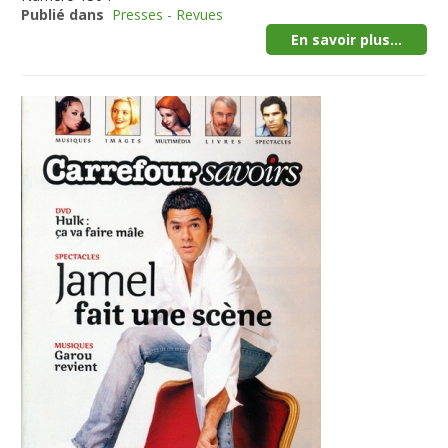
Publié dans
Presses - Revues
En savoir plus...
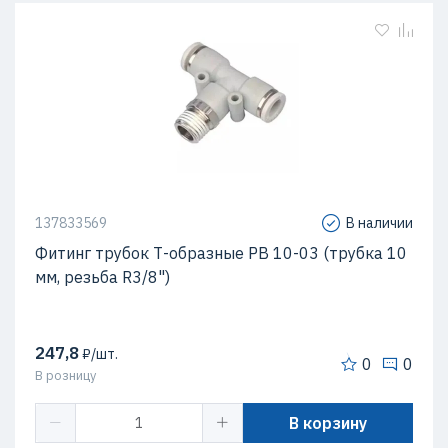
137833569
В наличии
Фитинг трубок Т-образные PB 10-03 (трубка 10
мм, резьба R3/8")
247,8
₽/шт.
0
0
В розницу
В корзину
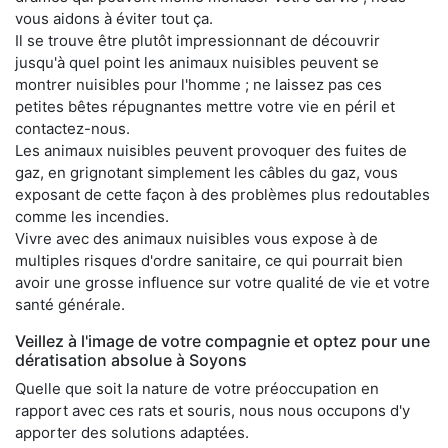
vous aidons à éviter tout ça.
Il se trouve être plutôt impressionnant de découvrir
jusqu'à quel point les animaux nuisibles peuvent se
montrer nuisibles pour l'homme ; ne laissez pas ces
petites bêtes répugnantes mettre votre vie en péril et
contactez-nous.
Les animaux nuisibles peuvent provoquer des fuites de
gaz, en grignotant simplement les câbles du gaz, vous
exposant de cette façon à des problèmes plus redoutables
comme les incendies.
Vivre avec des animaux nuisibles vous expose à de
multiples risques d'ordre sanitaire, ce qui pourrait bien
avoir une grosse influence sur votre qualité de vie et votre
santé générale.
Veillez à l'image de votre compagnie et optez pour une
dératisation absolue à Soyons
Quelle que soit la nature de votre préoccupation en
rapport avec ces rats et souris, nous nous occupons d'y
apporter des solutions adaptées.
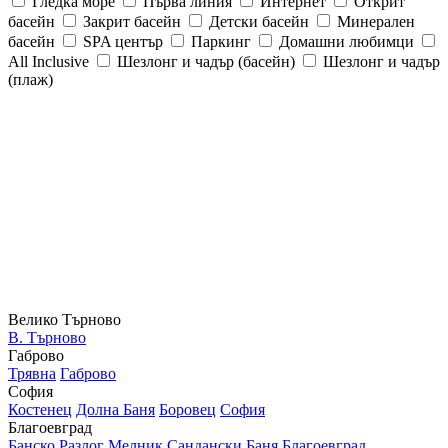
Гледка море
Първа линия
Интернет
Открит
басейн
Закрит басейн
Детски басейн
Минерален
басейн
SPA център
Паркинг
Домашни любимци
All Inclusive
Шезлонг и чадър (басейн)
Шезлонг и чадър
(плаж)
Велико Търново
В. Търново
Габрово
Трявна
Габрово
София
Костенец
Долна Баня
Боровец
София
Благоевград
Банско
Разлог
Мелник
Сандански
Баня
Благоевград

_ _ _ _ _

Task objective: Nothing but the pictures should be left out when the records are retyped exactly.

Result of this exercise:
Publié dans
Presses - Revues
En savoir plus...
137833569
В наличии
Фитинг трубок Т-образные PB 10-03 (трубка 10
мм, резьба R3/8")
247,8
₽/шт.
0
0
В розницу
В корзину
vous aidons à éviter tout ça.
Il se trouve être plutôt impressionnant de découvrir
jusqu'à quel point les animaux nuisibles peuvent se
montrer nuisibles pour l'homme ; ne laissez pas ces
petites bêtes répugnantes mettre votre vie en péril et
contactez-nous.
Les animaux nuisibles peuvent provoquer des fuites de
gaz, en grignotant simplement les câbles du gaz, vous
exposant de cette façon à des problèmes plus redoutables
comme les incendies.
Vivre avec des animaux nuisibles vous expose à de
multiples risques d'ordre sanitaire, ce qui pourrait bien
avoir une grosse influence sur votre qualité de vie et votre
santé générale.
Veillez à l'image de votre compagnie et optez pour une
dératisation absolue à Soyons
Quelle que soit la nature de votre préoccupation en
rapport avec ces rats et souris, nous nous occupons d'y
apporter des solutions adaptées.
Гледка море
Първа линия
Интернет
Открит
басейн
Закрит басейн
Детски басейн
Минерален
басейн
SPA център
Паркинг
Домашни любимци
All Inclusive
Шезлонг и чадър (басейн)
Шезлонг и чадър
(плаж)
Велико Търново
В. Търново
Габрово
Трявна
Габрово
София
Костенец
Долна Баня
Боровец
София
Благоевград
Банско
Разлог
Мелник
Сандански
Баня
Благоевград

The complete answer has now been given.